Childhood and Life Before Escape
Sojourner Truth was born Isabella Baumfree, around 1797 (although the actual date is unknown), on the estate of Colonel Johannes Hardenbaugh, in Ulster County, New York. Her father was James Baumfree, a captured man from what is today known as Ghana. Her mother was the daughter of two slaves from modern-day Guinea.
In 1806, after Hardenbaugh and his son, Charles, had both died, she was sold at the age of 9, with a flock of sheep for the price of $100. John Neely bought her. He was cruel and unkind and beat her regularly. Over the next couple of years, Sojourner Truth was bought and sold several times. Eventually she was purchased by John Dumont, who lived in West Park, New York. When she was about 18, Sojourner Truth fell in love with a neighboring slave, named Robert; however once his master found out, they were forbidden from seeing each other. In 1817 Dumont forced Truth to marry Thomas, an older slave, and they had three children together. New York put legislation in place to emancipate slaves by July 4, 1827. Dumont promised Truth that he would free her in 1826, but did not follow through. So she escaped, taking her infant daughter, Sophia, with her.
Life After Slavery
Truth escaped to New Paltz, New York, where she started work at Isaac Van Wagenen’s house. Dumont came after her and the Van Wagenens offered him $20 to pay for Isabella’s work until the anti-slavery laws went into effect, which he accepted. Shortly after the anti-slavery laws were enacted, Dumont sold her son illegally, to an owner in Alabama. Sojourner Truth sued him, successfully, and became the first black woman to win a case against a white man in the US court system. After recovering her son, Sojourner Truth moved to New York City with him, where she began work at Elijah Pierson’s home in 1829.
In 1843 Sojourner Truth converted to Methodism and changed her name from Isabella Baumfree to Sojourner Truth. It was at this time that she began to travel as an itinerant minister, preaching for the abolition of slavery. Truth’s involvement with the anti-slavery movement grew as she connected with different other key figures. In 1844 she became a part of the Northampton Association of Education and Industry. The organization was founded by abolitionists and its members lived together on 500 acres of land. It was here that Truth first met individuals such as Frederick Douglass, William Lloyd Garrison, and David Ruggles.
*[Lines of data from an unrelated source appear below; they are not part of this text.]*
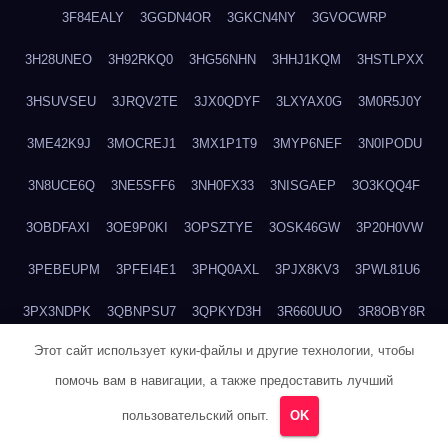
3F84EALY
3GGDN4OR
3GKCN4NY
3GVOCWRP
3H28UNEO
3H92RKQ0
3HG56NHN
3HHJ1KQM
3HSTLPXX
3HSUVSEU
3JRQV2TE
3JX0QDYF
3LXYAX0G
3M0R5J0Y
3ME42K9J
3MOCREJ1
3MX1P1T9
3MYP6NEF
3N0IPODU
3N8UCE6Q
3NE5SFF6
3NH0FX33
3NISGAEP
3O3KQQ4F
3OBDFAXI
3OE9P0KI
3OPSZTYE
3OSK46GW
3P20H0VW
3PEBEUPM
3PFEI4E1
3PHQ0AXL
3PJX8KV3
3PWL81U6
3PX3NDPK
3QBNPSU7
3QPKYD3H
3R660UUO
3R8OBY8R
Этот сайт использует куки-файлы и другие технологии, чтобы
3RJJOB51
3RM5TAUQ
3RV0N612
3SRBQEDJ
3SXFZOBA
помочь вам в навигации, а также предоставить лучший
3TBVTN7Z
3TFI7CJL
3TKFBN73
3TTB618D
3TVMVY4A
пользовательский опыт.
OK
3VPL82H9
3VS14DKC
3VX5WW8T
3VXFRWKX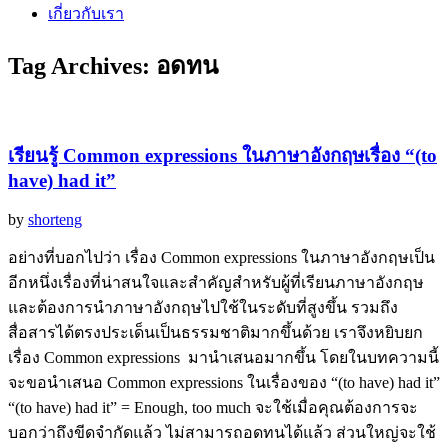
เกี่ยวกับเรา
Tag Archives:
อดทน
เรียนรู้ Common expressions ในภาษาอังกฤษเรื่อง “(to
have) had it”
by
shorteng
อย่างที่บอกไปว่า เรื่อง Common expressions ในภาษาอังกฤษเป็น
อีกหนึ่งเรื่องที่น่าสนใจและสำคัญสำหรับผู้ที่เรียนภาษาอังกฤษ
และต้องการนำภาษาอังกฤษไปใช้ในระดับที่สูงขึ้น รวมถึง
สื่อสารได้ตรงประเด็นเป็นธรรมชาติมากขึ้นด้วย เราจึงหยิบยก
เรื่อง Common expressions มานำเสนอมากขึ้น โดยในบทความนี้
จะขอนำเสนอ Common expressions ในเรื่องของ “(to have) had it”
“(to have) had it” = Enough, too much จะใช้เมื่อคุณต้องการจะ
บอกว่าถึงขีดจำกัดแล้ว ไม่สามารถอดทนได้แล้ว ส่วนใหญ่จะใช้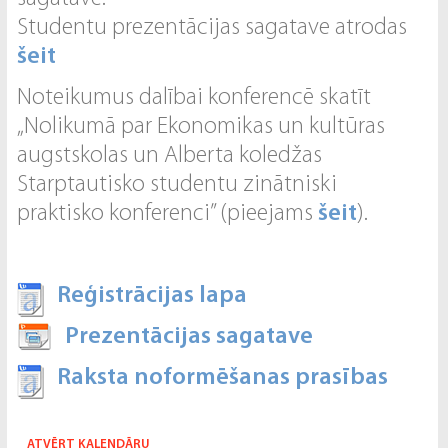
Studentu prezentācijas sagatave atrodas
šeit
Noteikumus dalībai konferencē skatīt
„Nolikumā par Ekonomikas un kultūras
augstskolas un Alberta koledžas
Starptautisko studentu zinātniski
praktisko konferenci” (pieejams
šeit
).
Reģistrācijas lapa
Prezentācijas sagatave
Raksta noformēšanas prasības
ATVĒRT KALENDĀRU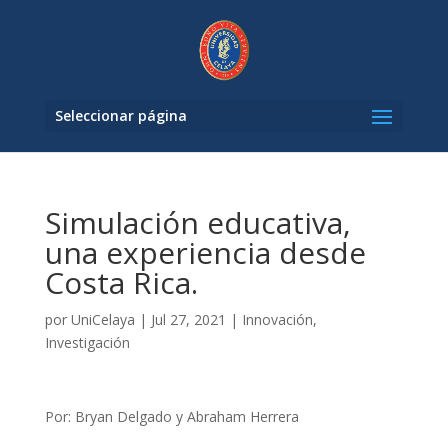
Seleccionar página
Simulación educativa,
una experiencia desde
Costa Rica.
por
UniCelaya
|
Jul 27, 2021
|
Innovación
,
Investigación
Por: Bryan Delgado y Abraham Herrera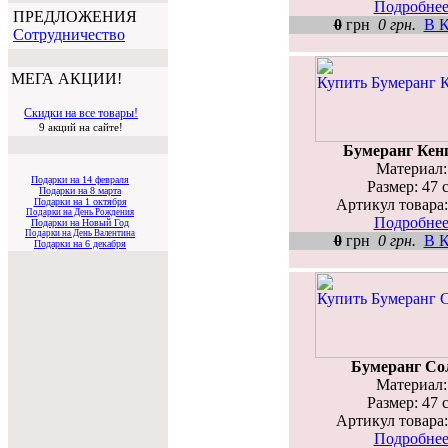
Подробнее.
ПРЕДЛОЖЕНИЯ
0
грн
0 грн.
В К
Cотрудничество
МЕГА АКЦИИ!
Скидки на все товары!
9 акций на сайте!
Бумеранг Кенг
Материал: 
Подарки на 14 февраля
Размер: 47 
Подарки на 8 марта
Артикул товара:
Подарки на 1 октября
Подарки на День Рождения
Подробнее.
Подарки на Новый Год
Подарки на День Валентина
0
грн
0 грн.
В К
Подарки на 6 декабря
Бумеранг Со
Материал: 
Размер: 47 
Артикул товара:
Подробнее.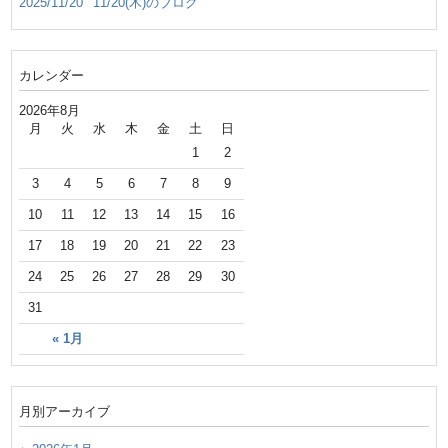
2025/11/20
11/20(木)のブログ
カレンダー
2026年8月
月
火
水
木
金
土
日
1
2
3
4
5
6
7
8
9
10
11
12
13
14
15
16
17
18
19
20
21
22
23
24
25
26
27
28
29
30
31
« 1月
月別アーカイブ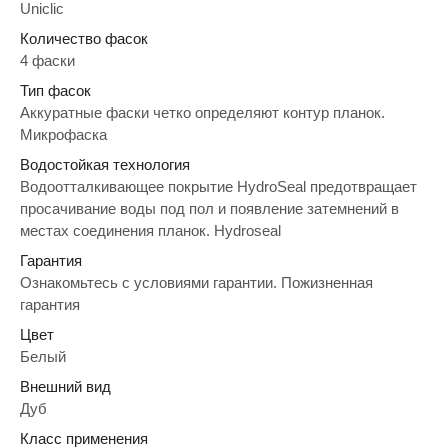
Uniclic
Количество фасок
4 фаски
Тип фасок
Аккуратные фаски четко определяют контур планок.
Микрофаска
Водостойкая технология
Водоотталкивающее покрытие HydroSeal предотвращает
просачивание воды под пол и появление затемнений в
местах соединения планок. Hydroseal
Гарантия
Ознакомьтесь с условиями гарантии. Пожизненная
гарантия
Цвет
Белый
Внешний вид
Дуб
Класс применения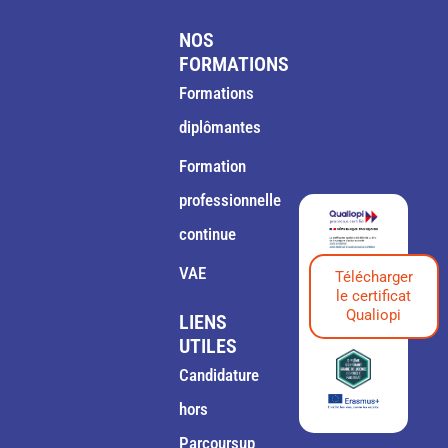
NOS
FORMATIONS
Formations
diplômantes
Formation
professionnelle
continue
VAE
Télécharger
le certificat
Qualiopi
LIENS
UTILES
Candidature
hors
Parcoursup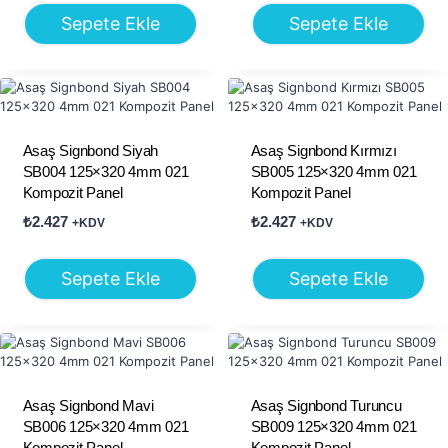
Sepete Ekle
Sepete Ekle
Asaş Signbond Siyah
Asaş Signbond Kırmızı
SB004 125×320 4mm 021
SB005 125×320 4mm 021
Kompozit Panel
Kompozit Panel
₺
2.427
₺
2.427
+KDV
+KDV
Sepete Ekle
Sepete Ekle
Asaş Signbond Mavi
Asaş Signbond Turuncu
SB006 125×320 4mm 021
SB009 125×320 4mm 021
Kompozit Panel
Kompozit Panel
As time went on, Truth also became involved in the women’s rights movement and in 1851, she spoke at the Women’s Rights Convention that occurred in Akron, Ohio. Her speech was first published one month later in the Anti-Slavery Bugle. This version of the speech did not actually feature the question “Ain’t a Woman?” and it wasn’t until 12 years later that Frances Gage’s version of Truth’s speech captured the phrase “Ain’t I a Woman?” There’s some lack of certainty which version is truly Truth’s. However, it is known that Sojourner dictated her memoir to her friend, Olive Gilbert, and published that in 1850 as The Narrative of Sojourner Truth: A Northern Slave.
Truth continued her tireless work for the abolition of slavery and equal rights for women as the years progressed. During the Civil War, she helped recruit black men to the Union troops. Even after Abraham Lincoln’s Emancipation Proclamation, she continued to work toward change. She pursued land grants from the federal government for former slaves, but was unsuccessful. Truth died at her home, in Battle Creek, Michigan, November 26, 1883. In 1970, the library at SUNY, New Paltz, was named The Sojourner Truth Library in honor of her. Truth’s legacy continues to live on today.